3.6.1 All export control records shall be maintained and destroyed in accordance with NASA Records Retention Schedules. The CEA and HEA will keep relevant export license documents and consult with individual programs and project managers on other export control records that should be maintained with the program or project.
3.6.2 The EAR requires that records be maintained for all exports or transfers of items on the CCL for a period of at least five years beyond the expiration date of the license. Records must also be maintained when using License Exceptions or EAR-99/NLR.
3.6.3 The ITAR likewise requires that records be maintained for all exports or transfers and imports of items on the USML for a period of five years from the expiration of the license. Records must also be maintained when using license exemptions.
3.6.4 The statute of limitations for criminal actions under the Export Administration Act (EAA) and the Arms Export Control Act (AECA) is five years.

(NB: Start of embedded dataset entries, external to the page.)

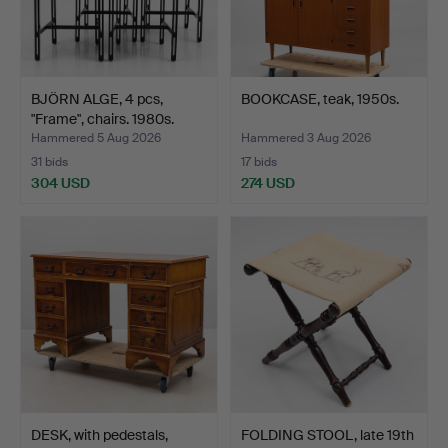
BJÖRN ALGE, 4 pcs,
BOOKCASE, teak, 1950s.
"Frame", chairs. 1980s.
Hammered 5 Aug 2026
Hammered 3 Aug 2026
31 bids
17 bids
304 USD
274 USD
DESK, with pedestals,
FOLDING STOOL, late 19th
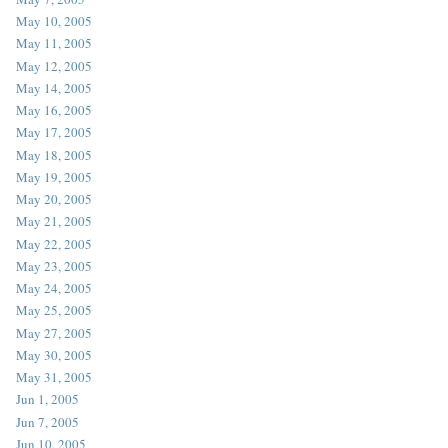
May 10, 2005
May 11, 2005
May 12, 2005
May 14, 2005
May 16, 2005
May 17, 2005
May 18, 2005
May 19, 2005
May 20, 2005
May 21, 2005
May 22, 2005
May 23, 2005
May 24, 2005
May 25, 2005
May 27, 2005
May 30, 2005
May 31, 2005
Jun 1, 2005
Jun 7, 2005
Jun 10, 2005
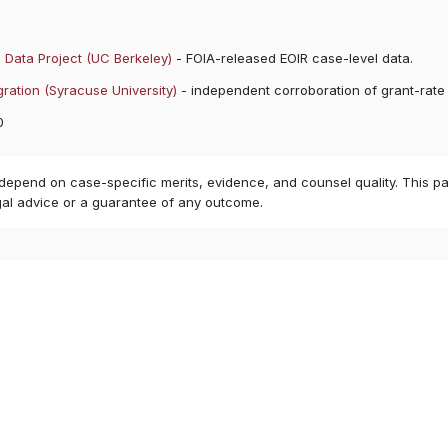
 Data Project (UC Berkeley)
- FOIA-released EOIR case-level data.
ration (Syracuse University)
- independent corroboration of grant-rate
0
 depend on case-specific merits, evidence, and counsel quality. This pa
gal advice or a guarantee of any outcome.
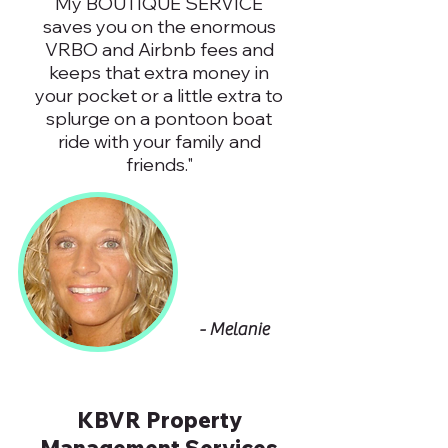
My BOUTIQUE SERVICE
saves you on the enormous
VRBO and Airbnb fees and
keeps that extra money in
your pocket or a little extra to
splurge on a pontoon boat
ride with your family and
friends."
- Melanie
KBVR Property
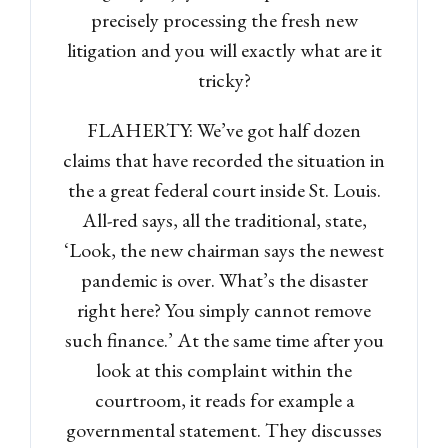
precisely processing the fresh new
litigation and you will exactly what are it
tricky?
FLAHERTY: We’ve got half dozen
claims that have recorded the situation in
the a great federal court inside St. Louis.
All-red says, all the traditional, state,
‘Look, the new chairman says the newest
pandemic is over. What’s the disaster
right here? You simply cannot remove
such finance.’ At the same time after you
look at this complaint within the
courtroom, it reads for example a
governmental statement. They discusses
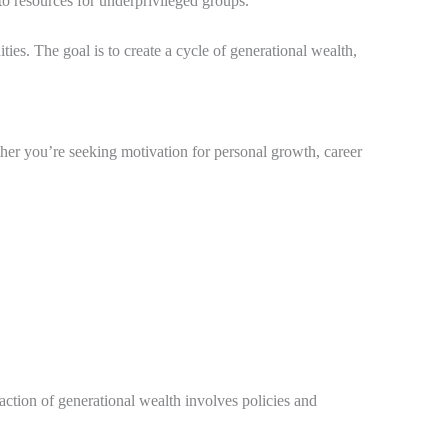
to resources for underprivileged groups.
ties. The goal is to create a cycle of generational wealth,
ether you’re seeking motivation for personal growth, career
action of generational wealth involves policies and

Therefore, all export control records must be retained for not less than five years after the transfer or expiration of the license. BIS, DTC, and the Department of Homeland Security may inspect records at any time. Records to be retained include the following in original or copy form:
a. Shipping documents (e.g., GBL's and AES/SED's).
b. Validated licenses.
c. Letters to NASA contractors by COs or their representatives authorizing the use of export license exceptions or exemptions.
d. Classification determinations by NASA, BIS, or DDTC.

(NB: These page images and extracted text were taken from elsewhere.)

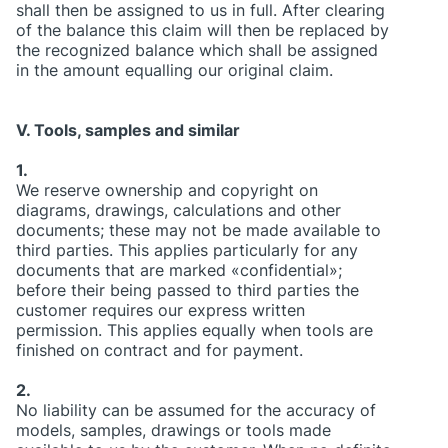
shall then be assigned to us in full. After clearing
of the balance this claim will then be replaced by
the recognized balance which shall be assigned
in the amount equalling our original claim.
V. Tools, samples and similar
1.
We reserve ownership and copyright on
diagrams, drawings, calculations and other
documents; these may not be made available to
third parties. This applies particularly for any
documents that are marked «confidential»;
before their being passed to third parties the
customer requires our express written
permission. This applies equally when tools are
finished on contract and for payment.
2.
No liability can be assumed for the accuracy of
models, samples, drawings or tools made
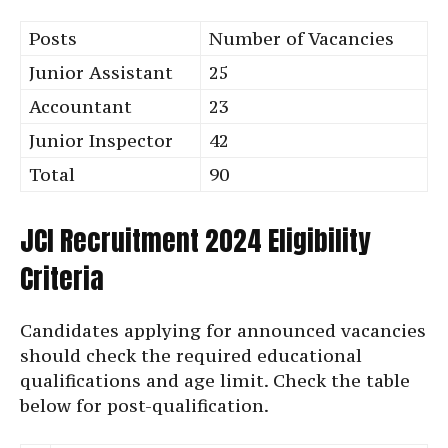
Posts
Number of Vacancies
Junior Assistant
25
Accountant
23
Junior Inspector
42
Total
90
JCI Recruitment 2024 Eligibility
Criteria
Candidates applying for announced vacancies
should check the required educational
qualifications and age limit. Check the table
below for post-qualification.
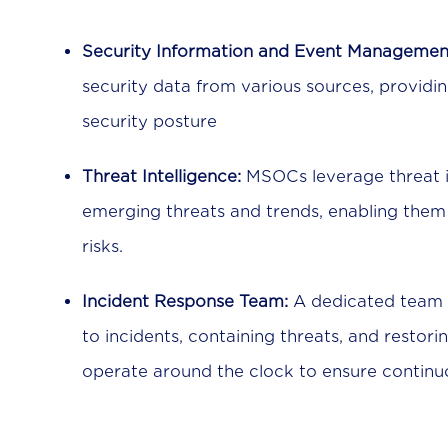
Security Information and Event Managemen
security data from various sources, providi
security posture
Threat Intelligence:
MSOCs leverage threat i
emerging threats and trends, enabling them 
risks.
Incident Response Team:
A dedicated team o
to incidents, containing threats, and restor
operate around the clock to ensure continu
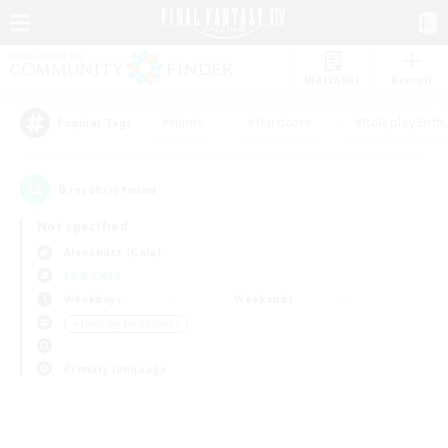
Watchlist
Recruit
#Hunts
#Hardcore
#Roleplay Enth
Popular Tags
0
result(s) found.
Not specified
Alexander (Gaia)
LS & CWLS
Weekdays
Weekends
＃Housing Enthusiasts
Primary language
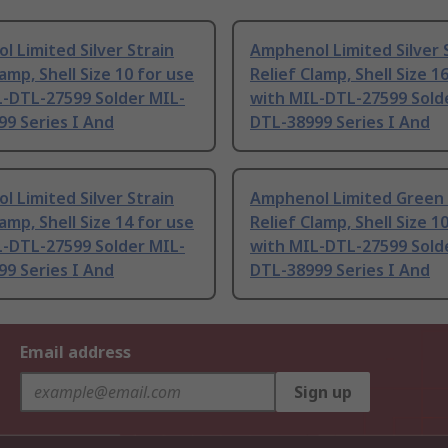
 Limited Silver Strain
Amphenol Limited Silver 
lamp, Shell Size 10 for use
Relief Clamp, Shell Size 1
L-DTL-27599 Solder MIL-
with MIL-DTL-27599 Sold
9 Series I And
DTL-38999 Series I And
 Limited Silver Strain
Amphenol Limited Green 
lamp, Shell Size 14 for use
Relief Clamp, Shell Size 1
L-DTL-27599 Solder MIL-
with MIL-DTL-27599 Sold
9 Series I And
DTL-38999 Series I And
Email address
Sign up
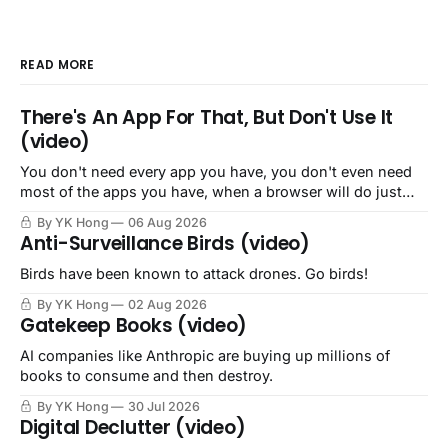
READ MORE
There's An App For That, But Don't Use It
(video)
You don't need every app you have, you don't even need
most of the apps you have, when a browser will do just
fine.
By YK Hong
06 Aug 2026
Anti-Surveillance Birds (video)
Birds have been known to attack drones. Go birds!
By YK Hong
02 Aug 2026
Gatekeep Books (video)
AI companies like Anthropic are buying up millions of
books to consume and then destroy.
By YK Hong
30 Jul 2026
Digital Declutter (video)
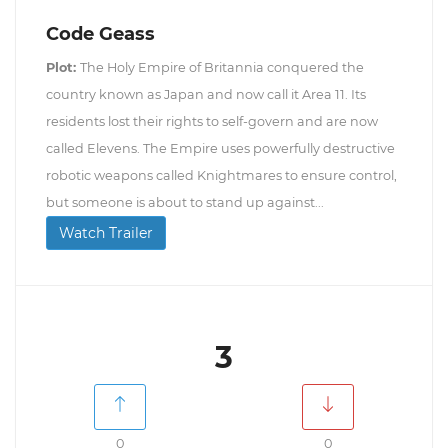
Code Geass
Plot:
The Holy Empire of Britannia conquered the
country known as Japan and now call it Area 11. Its
residents lost their rights to self-govern and are now
called Elevens. The Empire uses powerfully destructive
robotic weapons called Knightmares to ensure control,
but someone is about to stand up against...
Watch Trailer
3
0
0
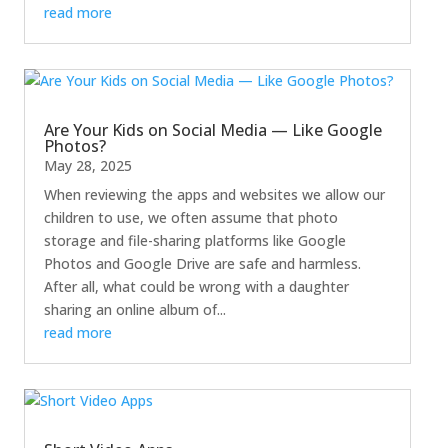
read more
Are Your Kids on Social Media — Like Google
Photos?
May 28, 2025
When reviewing the apps and websites we allow our
children to use, we often assume that photo
storage and file-sharing platforms like Google
Photos and Google Drive are safe and harmless.
After all, what could be wrong with a daughter
sharing an online album of...
read more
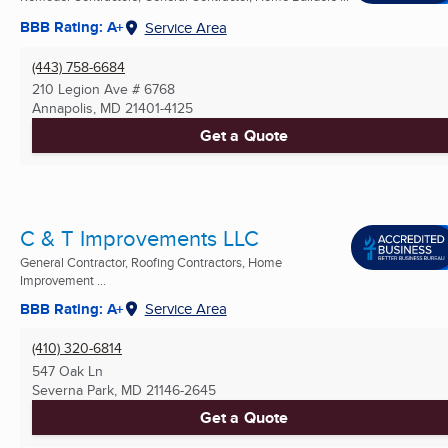
BBB Rating: A+
Service Area
(443) 758-6684
210 Legion Ave # 6768
Annapolis, MD
21401-4125
Get a Quote
C & T Improvements LLC
General Contractor, Roofing Contractors, Home
Improvement ...
BBB Rating: A+
Service Area
(410) 320-6814
547 Oak Ln
Severna Park, MD
21146-2645
Get a Quote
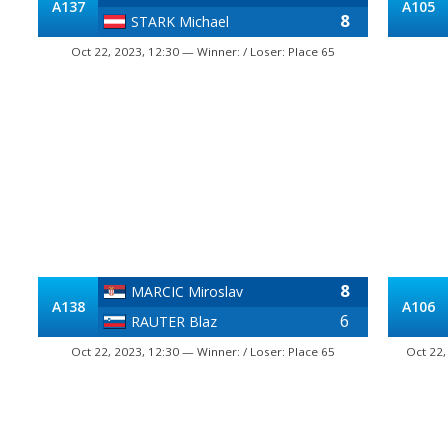
A137
A105
8
STARK Michael
Oct 22, 2023, 12:30 — Winner: / Loser: Place 65
8
MARCIC Miroslav
A138
A106
6
RAUTER Blaz
Oct 22, 2023, 12:30 — Winner: / Loser: Place 65
Oct 22,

e. Records other than AES/SEDs regarding the use of export license exceptions or exemptions, where appropriate.
3.7.1 When preparing statements of work and data deliverable requirements, program and project managers shall ensure that the following requirements are provided to the CO so that they may be included in solicitations, contracts, and grants:
a. Requirement for a plan identifying export licenses required for performance and exemptions and exceptions that will be used.
b. Requirement for a status report of licenses obtained, including copies of licenses.

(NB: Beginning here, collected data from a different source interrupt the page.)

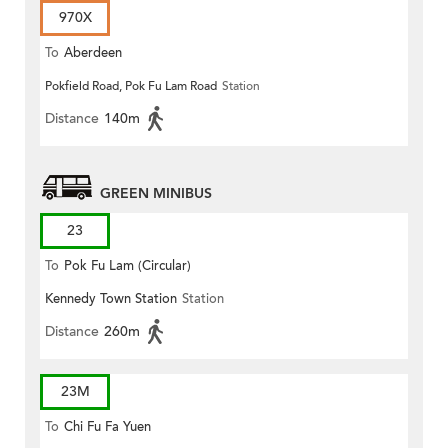
970X
To
Aberdeen
Pokfield Road, Pok Fu Lam Road
Station
Distance
140m
GREEN MINIBUS
23
To
Pok Fu Lam (Circular)
Kennedy Town Station
Station
Distance
260m
23M
To
Chi Fu Fa Yuen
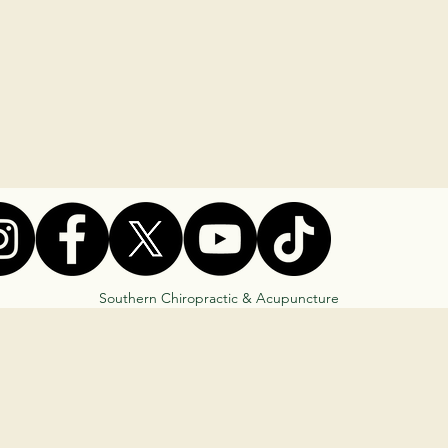
Southern Chiropractic & Acupuncture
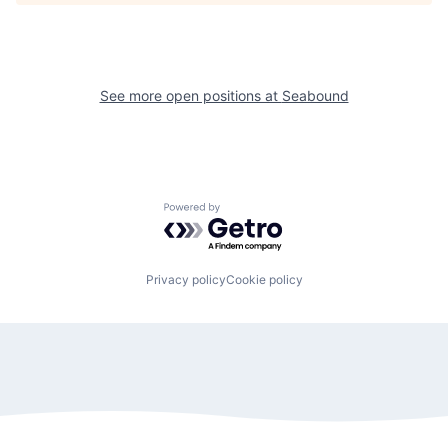
See more open positions at
Seabound
Powered by Getro.com
Privacy policy
Cookie policy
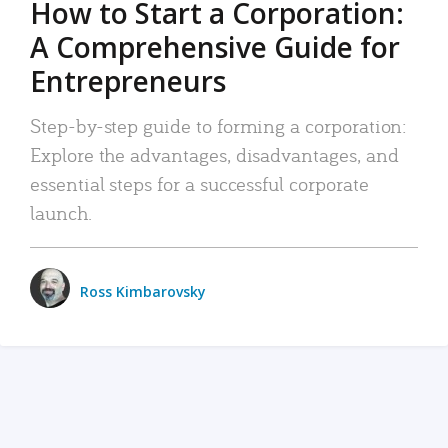
How to Start a Corporation:
A Comprehensive Guide for
Entrepreneurs
Step-by-step guide to forming a corporation:
Explore the advantages, disadvantages, and
essential steps for a successful corporate
launch.
Ross Kimbarovsky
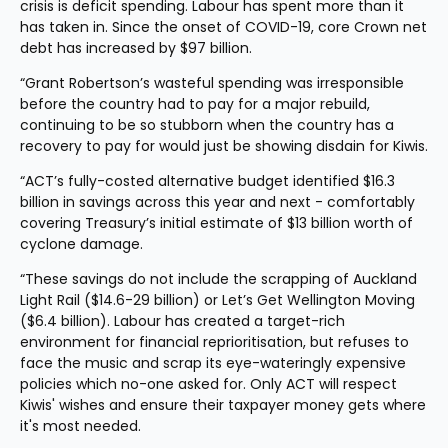
crisis is deficit spending. Labour has spent more than it 
has taken in. Since the onset of COVID-19, core Crown net 
debt has increased by $97 billion.
“Grant Robertson’s wasteful spending was irresponsible 
before the country had to pay for a major rebuild, 
continuing to be so stubborn when the country has a 
recovery to pay for would just be showing disdain for Kiwis.
“ACT’s fully-costed alternative budget identified $16.3 
billion in savings across this year and next - comfortably 
covering Treasury’s initial estimate of $13 billion worth of 
cyclone damage.
“These savings do not include the scrapping of Auckland 
Light Rail ($14.6-29 billion) or Let’s Get Wellington Moving 
($6.4 billion). Labour has created a target-rich 
environment for financial reprioritisation, but refuses to 
face the music and scrap its eye-wateringly expensive 
policies which no-one asked for. Only ACT will respect 
Kiwis' wishes and ensure their taxpayer money gets where 
it's most needed.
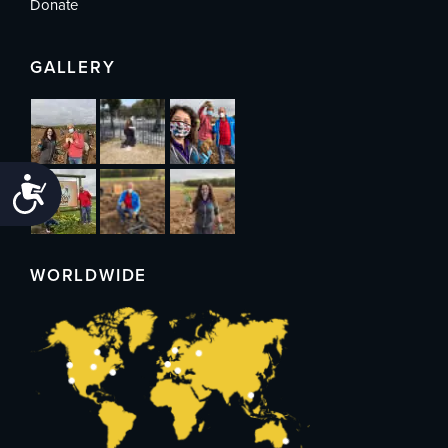
Donate
GALLERY
Accessibility
WORLDWIDE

c. Requirement for a status report of exports effected against those licenses, including copies of AES/SEDs and other related shipping documents.
d. Requirement that these reports will be delivered to the CO for distribution to the program or project manager, and to the CEA of the relevant NASA Center or the HEA at NASA Headquarters, as appropriate.
3.8 Information Security and Electronic Transmission
3.8. Ensure that the confidentiality and integrity of export-controlled information is protected during storage, processing, and transmission/dissemination. To the maximum extent practicable and when feasible, ensure that the confidentiality and integrity of export-controlled information exchanged over the Internet is properly protected by use of encryption.